START SUPPLIED DATA
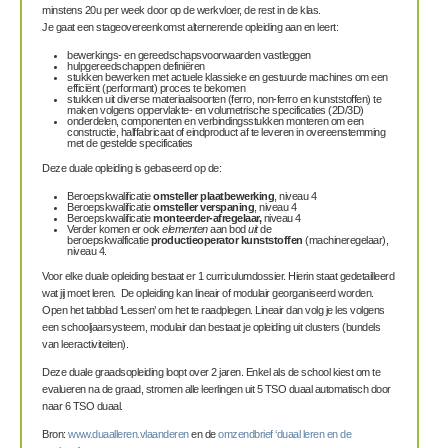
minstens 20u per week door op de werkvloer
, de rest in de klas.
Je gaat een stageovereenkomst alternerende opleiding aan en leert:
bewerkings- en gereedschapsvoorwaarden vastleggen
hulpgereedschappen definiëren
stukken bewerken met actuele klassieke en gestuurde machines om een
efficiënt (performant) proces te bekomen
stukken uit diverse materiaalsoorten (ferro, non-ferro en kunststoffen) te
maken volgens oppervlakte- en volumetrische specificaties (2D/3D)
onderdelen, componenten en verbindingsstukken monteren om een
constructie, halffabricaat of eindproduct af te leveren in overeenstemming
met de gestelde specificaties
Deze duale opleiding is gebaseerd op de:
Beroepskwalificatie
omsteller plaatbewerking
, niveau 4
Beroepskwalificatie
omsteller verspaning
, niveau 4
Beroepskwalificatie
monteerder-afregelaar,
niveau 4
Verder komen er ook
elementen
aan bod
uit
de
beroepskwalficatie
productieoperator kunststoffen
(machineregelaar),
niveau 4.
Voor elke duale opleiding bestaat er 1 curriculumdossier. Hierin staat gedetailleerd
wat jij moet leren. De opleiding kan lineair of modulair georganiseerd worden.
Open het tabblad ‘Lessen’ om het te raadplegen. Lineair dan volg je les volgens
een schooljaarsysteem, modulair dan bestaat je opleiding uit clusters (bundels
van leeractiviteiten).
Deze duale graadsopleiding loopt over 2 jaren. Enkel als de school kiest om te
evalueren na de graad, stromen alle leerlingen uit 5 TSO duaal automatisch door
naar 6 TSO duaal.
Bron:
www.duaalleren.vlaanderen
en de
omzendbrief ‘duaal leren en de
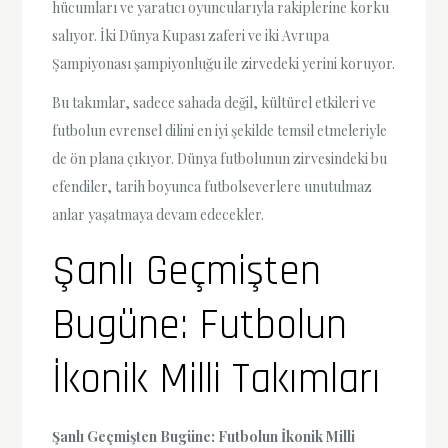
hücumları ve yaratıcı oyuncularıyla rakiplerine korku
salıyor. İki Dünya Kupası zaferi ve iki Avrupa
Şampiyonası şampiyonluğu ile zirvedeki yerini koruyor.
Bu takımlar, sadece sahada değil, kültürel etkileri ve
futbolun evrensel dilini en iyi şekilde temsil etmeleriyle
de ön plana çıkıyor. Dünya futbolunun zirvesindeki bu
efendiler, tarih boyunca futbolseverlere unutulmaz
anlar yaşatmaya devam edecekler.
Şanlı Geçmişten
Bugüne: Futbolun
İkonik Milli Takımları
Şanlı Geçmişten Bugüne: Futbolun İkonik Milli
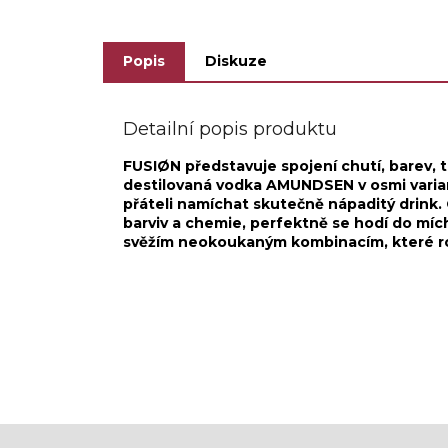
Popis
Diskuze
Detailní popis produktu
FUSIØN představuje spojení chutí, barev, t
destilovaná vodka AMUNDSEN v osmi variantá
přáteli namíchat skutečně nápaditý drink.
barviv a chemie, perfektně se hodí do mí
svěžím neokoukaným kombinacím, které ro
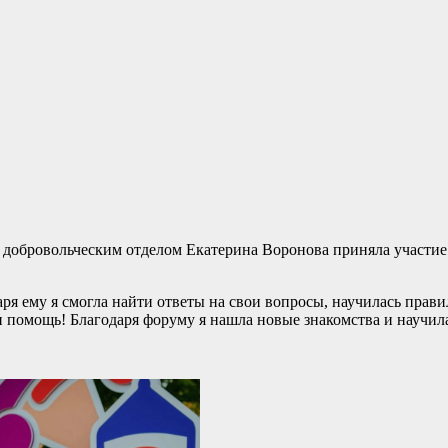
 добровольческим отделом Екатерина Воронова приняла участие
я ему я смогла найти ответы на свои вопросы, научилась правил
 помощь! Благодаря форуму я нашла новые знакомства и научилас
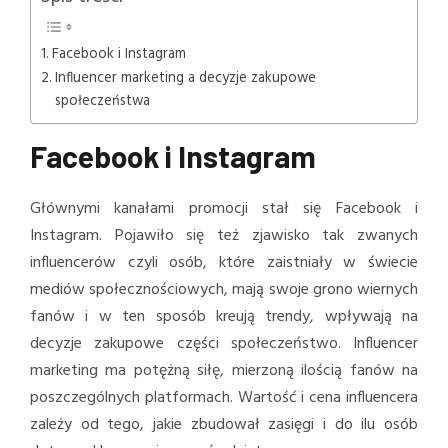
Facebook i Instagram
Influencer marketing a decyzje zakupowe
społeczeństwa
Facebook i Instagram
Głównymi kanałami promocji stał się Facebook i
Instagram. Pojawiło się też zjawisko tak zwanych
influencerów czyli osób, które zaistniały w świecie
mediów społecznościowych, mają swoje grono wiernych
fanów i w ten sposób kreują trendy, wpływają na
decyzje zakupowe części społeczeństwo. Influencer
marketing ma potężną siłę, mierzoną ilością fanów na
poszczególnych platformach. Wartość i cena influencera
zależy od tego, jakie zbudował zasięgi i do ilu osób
END SUPPLIED DATA
START SUPPLIED DATA
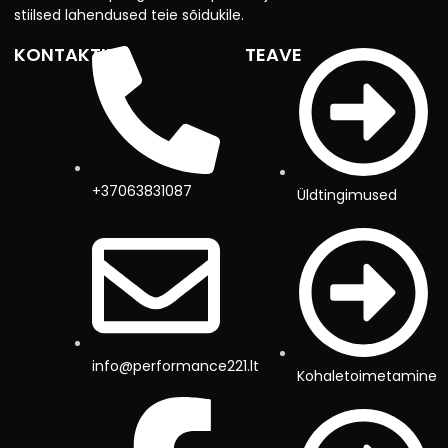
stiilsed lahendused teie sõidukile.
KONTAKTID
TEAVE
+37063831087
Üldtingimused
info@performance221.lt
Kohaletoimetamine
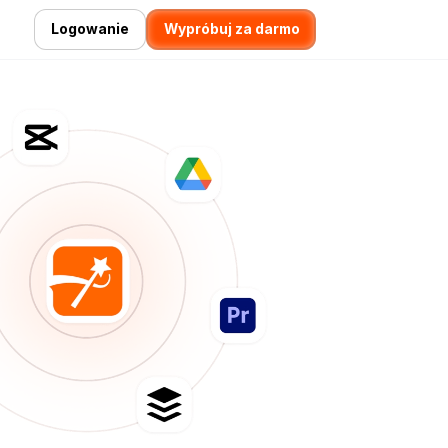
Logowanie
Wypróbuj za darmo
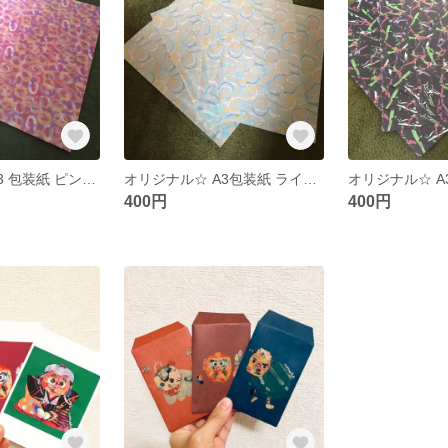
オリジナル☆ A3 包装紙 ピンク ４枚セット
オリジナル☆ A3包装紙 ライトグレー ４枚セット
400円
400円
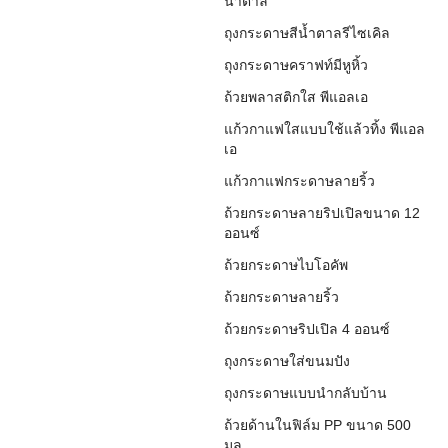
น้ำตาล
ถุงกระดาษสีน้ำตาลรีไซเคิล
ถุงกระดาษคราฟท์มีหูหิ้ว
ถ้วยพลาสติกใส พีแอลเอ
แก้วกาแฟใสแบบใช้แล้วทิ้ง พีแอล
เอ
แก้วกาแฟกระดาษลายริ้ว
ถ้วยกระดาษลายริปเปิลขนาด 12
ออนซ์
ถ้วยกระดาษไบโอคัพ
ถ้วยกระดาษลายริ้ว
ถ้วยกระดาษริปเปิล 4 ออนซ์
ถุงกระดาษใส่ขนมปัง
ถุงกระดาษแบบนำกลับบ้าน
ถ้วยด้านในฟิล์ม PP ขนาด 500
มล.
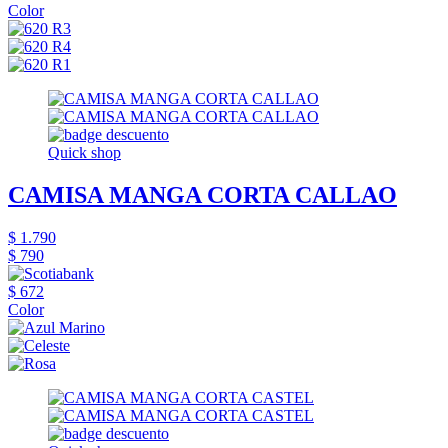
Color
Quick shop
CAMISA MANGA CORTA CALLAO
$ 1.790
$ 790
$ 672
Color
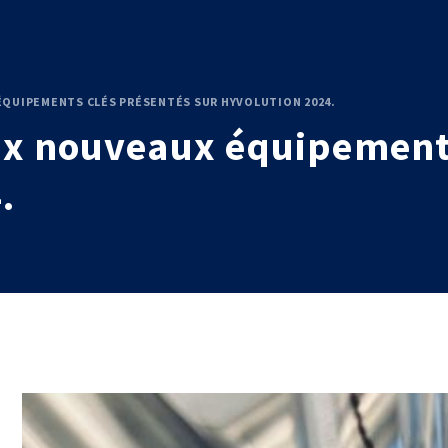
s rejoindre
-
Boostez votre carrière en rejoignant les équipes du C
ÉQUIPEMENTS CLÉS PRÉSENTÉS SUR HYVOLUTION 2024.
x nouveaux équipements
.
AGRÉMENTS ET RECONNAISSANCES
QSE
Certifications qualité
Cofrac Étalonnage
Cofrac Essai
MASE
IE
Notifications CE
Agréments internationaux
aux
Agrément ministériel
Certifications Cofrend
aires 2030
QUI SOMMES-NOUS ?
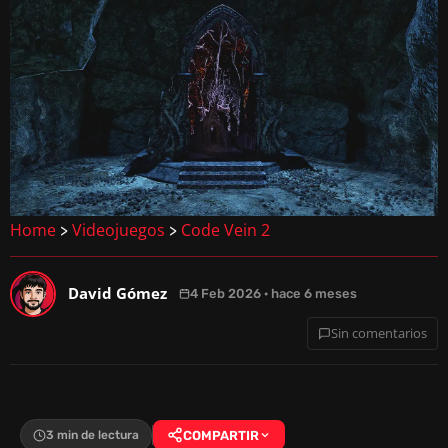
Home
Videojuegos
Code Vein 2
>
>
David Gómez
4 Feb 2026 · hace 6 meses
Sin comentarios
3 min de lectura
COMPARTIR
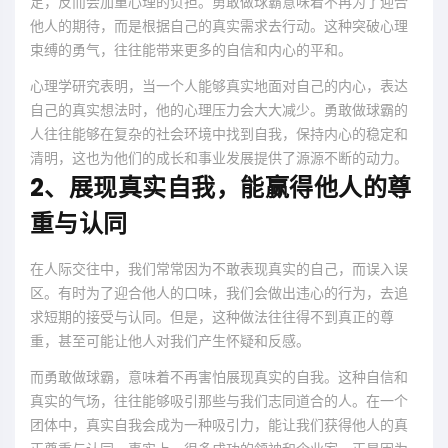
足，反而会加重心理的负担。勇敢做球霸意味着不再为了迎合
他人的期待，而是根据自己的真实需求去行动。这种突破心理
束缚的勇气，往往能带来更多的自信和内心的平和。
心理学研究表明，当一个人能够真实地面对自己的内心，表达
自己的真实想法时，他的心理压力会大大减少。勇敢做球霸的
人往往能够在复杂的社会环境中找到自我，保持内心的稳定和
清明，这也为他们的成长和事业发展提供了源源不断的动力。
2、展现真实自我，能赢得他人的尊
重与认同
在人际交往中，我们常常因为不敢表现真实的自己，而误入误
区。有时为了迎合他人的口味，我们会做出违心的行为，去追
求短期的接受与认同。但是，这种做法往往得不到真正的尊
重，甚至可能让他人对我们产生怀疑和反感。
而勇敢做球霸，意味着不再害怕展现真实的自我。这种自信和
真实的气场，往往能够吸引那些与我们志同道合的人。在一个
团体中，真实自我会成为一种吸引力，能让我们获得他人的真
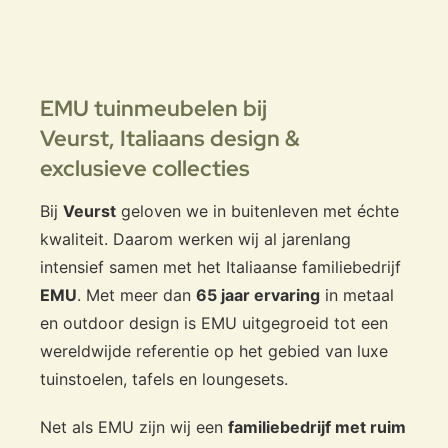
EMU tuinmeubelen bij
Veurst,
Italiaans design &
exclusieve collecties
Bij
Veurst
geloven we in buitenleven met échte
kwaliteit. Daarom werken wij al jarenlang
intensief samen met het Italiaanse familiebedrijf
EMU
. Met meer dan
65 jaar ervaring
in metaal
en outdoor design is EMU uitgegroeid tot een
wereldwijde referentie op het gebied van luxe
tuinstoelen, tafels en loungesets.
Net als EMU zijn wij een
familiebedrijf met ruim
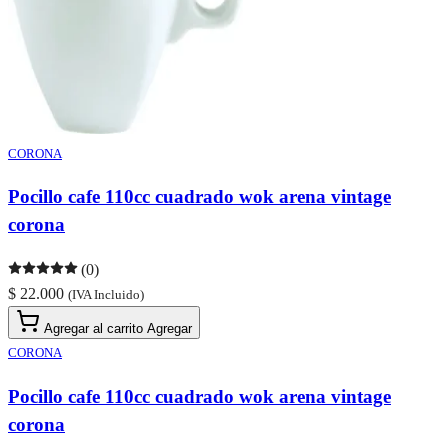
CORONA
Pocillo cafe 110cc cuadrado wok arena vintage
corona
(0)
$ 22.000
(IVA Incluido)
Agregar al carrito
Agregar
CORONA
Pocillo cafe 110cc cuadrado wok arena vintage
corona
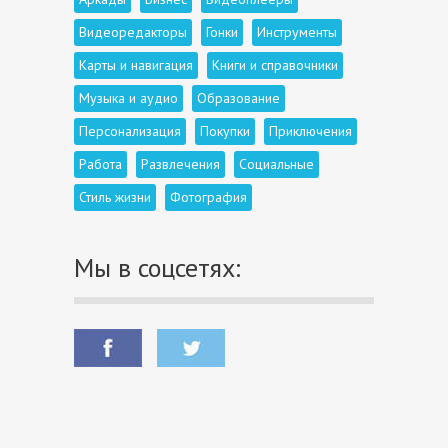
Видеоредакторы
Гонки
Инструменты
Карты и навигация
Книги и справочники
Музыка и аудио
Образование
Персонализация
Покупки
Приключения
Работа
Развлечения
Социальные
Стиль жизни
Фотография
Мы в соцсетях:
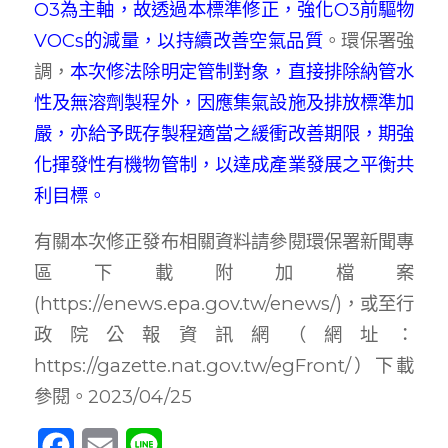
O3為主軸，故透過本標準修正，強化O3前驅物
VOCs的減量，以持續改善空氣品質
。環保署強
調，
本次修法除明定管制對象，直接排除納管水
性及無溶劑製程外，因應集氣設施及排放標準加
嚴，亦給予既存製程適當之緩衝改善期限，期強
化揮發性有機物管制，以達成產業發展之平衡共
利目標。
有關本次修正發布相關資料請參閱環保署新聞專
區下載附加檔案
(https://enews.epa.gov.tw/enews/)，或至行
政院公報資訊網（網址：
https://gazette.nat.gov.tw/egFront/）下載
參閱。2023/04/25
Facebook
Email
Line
END SUPPLIED DATA
START SUPPLIED DATA
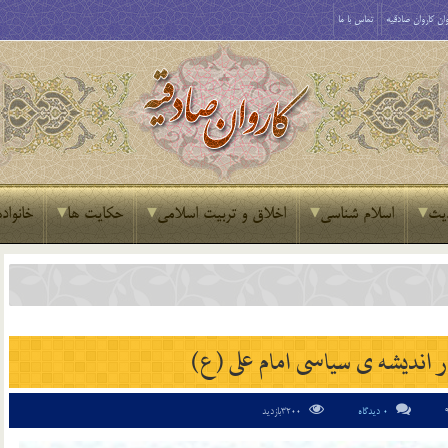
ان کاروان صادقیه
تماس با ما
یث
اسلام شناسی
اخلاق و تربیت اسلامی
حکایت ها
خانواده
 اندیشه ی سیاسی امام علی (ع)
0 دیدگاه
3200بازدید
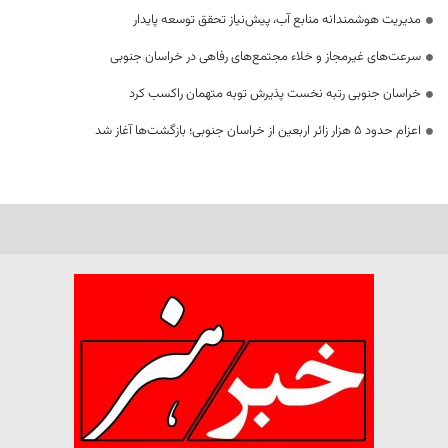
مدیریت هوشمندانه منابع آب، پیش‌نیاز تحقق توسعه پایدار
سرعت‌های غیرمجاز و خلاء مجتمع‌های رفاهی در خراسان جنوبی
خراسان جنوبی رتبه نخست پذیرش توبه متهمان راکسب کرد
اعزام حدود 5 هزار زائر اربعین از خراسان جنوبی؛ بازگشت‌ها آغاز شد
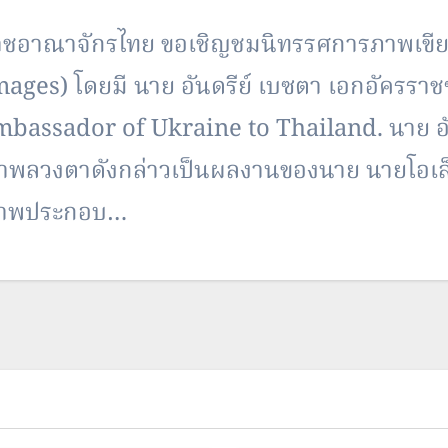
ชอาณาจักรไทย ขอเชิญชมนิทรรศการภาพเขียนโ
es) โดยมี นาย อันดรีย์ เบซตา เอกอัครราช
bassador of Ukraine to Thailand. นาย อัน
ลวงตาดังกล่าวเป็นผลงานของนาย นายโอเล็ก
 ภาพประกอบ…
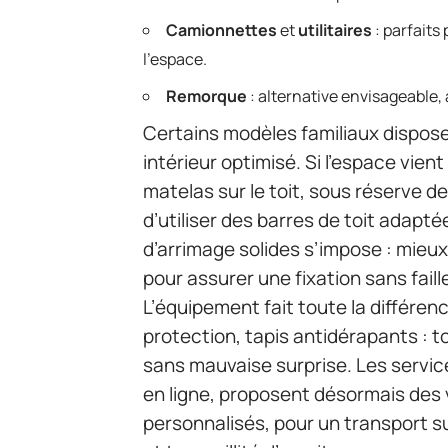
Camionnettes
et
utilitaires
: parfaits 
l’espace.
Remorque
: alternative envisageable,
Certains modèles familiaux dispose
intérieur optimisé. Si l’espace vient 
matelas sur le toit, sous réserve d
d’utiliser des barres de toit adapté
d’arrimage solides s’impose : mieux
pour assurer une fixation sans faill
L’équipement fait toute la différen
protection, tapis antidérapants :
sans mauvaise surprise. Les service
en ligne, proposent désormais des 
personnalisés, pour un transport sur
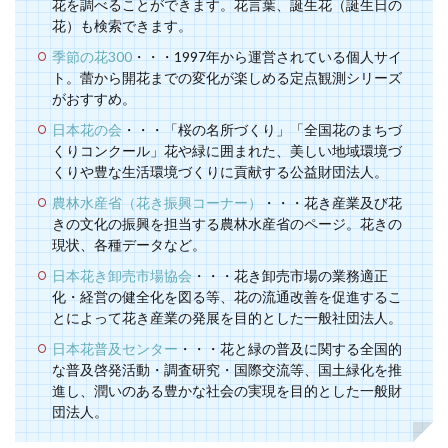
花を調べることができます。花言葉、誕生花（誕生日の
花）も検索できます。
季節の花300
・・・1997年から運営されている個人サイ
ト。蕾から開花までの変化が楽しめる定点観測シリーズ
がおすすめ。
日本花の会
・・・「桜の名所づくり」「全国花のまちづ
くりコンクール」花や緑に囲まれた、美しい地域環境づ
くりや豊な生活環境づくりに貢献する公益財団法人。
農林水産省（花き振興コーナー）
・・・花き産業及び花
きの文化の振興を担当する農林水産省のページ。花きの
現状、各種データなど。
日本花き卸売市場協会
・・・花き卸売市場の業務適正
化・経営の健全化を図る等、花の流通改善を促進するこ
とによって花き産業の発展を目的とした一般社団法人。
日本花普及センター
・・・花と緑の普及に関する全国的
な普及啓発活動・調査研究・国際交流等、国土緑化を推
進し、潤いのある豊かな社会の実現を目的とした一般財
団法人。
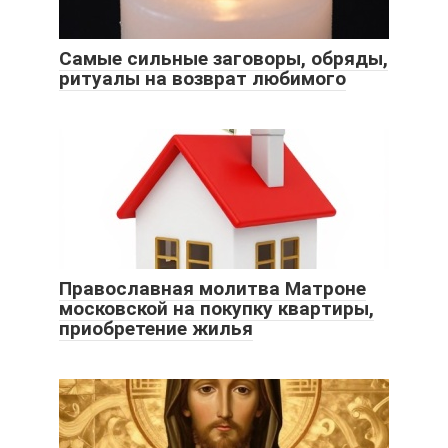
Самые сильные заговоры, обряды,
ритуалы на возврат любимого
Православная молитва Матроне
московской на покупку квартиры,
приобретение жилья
END SUPPLIED DATA
# [WHAT YOU ARE ASKED TO DO]
Wherever the word "kunststoffen" turns up in the records, copy out the line it is on.

# [ANSWER BELOW]
stukken uit diverse materiaalsoorten (ferro, non-ferro en kunststoffen) te
productieoperator kunststoffen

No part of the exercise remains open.